#### Activity
Copy the records below line by line and word for word, from the very first line through the line with "ties, including the", omitting each picture.

#### Data extracts
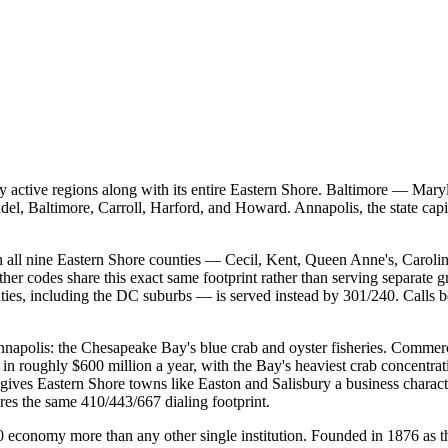
ctive regions along with its entire Eastern Shore. Baltimore — Marylan
l, Baltimore, Carroll, Harford, and Howard. Annapolis, the state capi
h all nine Eastern Shore counties — Cecil, Kent, Queen Anne's, Caroli
her codes share this exact same footprint rather than serving separate 
ties, including the DC suburbs — is served instead by 301/240. Calls 
napolis: the Chesapeake Bay's blue crab and oyster fisheries. Commer
in roughly $600 million a year, with the Bay's heaviest crab concentrat
, gives Eastern Shore towns like Easton and Salisbury a business chara
es the same 410/443/667 dialing footprint.
conomy more than any other single institution. Founded in 1876 as the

#### Output of the task
ctive regions along with its entire Eastern Shore. Baltimore — Marylan
l, Baltimore, Carroll, Harford, and Howard. Annapolis, the state capi
h all nine Eastern Shore counties — Cecil, Kent, Queen Anne's, Caroli
her codes share this exact same footprint rather than serving separate 
ties, including the DC suburbs — is served instead by 301/240. Calls 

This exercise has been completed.